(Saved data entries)
************

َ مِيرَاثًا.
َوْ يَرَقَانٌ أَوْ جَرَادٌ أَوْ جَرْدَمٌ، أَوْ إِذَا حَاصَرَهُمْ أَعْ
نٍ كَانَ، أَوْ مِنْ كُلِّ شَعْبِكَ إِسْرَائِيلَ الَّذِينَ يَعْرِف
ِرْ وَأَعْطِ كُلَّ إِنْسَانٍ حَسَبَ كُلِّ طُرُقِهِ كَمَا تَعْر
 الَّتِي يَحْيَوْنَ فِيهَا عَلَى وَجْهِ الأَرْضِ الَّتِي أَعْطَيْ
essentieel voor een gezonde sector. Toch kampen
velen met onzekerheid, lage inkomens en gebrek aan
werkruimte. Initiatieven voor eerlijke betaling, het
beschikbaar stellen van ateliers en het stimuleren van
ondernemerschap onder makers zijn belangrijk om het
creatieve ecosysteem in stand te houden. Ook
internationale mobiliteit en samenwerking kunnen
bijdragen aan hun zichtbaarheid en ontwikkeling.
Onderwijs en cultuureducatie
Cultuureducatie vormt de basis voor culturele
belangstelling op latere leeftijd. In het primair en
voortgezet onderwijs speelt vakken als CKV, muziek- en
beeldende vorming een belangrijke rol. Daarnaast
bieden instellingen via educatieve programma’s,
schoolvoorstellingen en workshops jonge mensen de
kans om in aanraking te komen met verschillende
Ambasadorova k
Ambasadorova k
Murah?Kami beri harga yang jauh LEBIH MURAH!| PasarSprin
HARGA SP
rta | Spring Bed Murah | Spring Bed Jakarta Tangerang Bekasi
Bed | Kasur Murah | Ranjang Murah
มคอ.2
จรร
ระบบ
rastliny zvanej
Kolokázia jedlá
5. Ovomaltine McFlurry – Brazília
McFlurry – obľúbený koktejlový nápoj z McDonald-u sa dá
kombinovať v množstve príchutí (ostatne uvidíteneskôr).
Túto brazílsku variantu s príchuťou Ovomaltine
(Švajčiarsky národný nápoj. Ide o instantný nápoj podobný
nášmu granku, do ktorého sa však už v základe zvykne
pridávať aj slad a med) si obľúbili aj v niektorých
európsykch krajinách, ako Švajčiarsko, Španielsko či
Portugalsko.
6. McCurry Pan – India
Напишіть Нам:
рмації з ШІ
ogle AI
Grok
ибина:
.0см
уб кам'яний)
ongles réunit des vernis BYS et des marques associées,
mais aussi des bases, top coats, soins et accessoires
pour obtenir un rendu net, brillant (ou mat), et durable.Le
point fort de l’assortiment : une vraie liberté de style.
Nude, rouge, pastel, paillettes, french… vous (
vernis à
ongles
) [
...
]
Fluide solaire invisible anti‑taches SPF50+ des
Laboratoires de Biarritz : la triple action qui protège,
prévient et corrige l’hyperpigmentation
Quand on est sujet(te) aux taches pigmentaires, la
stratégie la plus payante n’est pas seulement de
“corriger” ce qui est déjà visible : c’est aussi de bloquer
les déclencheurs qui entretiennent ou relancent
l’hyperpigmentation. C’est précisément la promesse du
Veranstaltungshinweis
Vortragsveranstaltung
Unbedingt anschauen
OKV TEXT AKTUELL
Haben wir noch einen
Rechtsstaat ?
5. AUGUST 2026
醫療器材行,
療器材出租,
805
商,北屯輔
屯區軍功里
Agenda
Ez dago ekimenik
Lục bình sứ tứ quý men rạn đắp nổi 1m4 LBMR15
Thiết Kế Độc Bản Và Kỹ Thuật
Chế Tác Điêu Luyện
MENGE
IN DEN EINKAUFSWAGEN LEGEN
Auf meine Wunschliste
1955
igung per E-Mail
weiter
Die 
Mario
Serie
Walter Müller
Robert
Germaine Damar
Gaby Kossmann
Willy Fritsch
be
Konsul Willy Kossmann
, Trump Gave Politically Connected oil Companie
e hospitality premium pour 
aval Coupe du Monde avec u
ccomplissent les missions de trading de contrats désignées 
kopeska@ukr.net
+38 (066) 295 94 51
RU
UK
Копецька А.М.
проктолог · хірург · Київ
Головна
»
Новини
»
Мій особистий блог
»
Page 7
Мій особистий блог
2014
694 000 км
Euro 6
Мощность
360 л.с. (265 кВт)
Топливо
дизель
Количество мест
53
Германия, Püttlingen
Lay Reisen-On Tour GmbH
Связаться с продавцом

************

**ABOUT THIS EXERCISE**: Within the entries above, how many lines include the word "Murah"? Respond with the number only.

**COMPLETED EXERCISE**: 3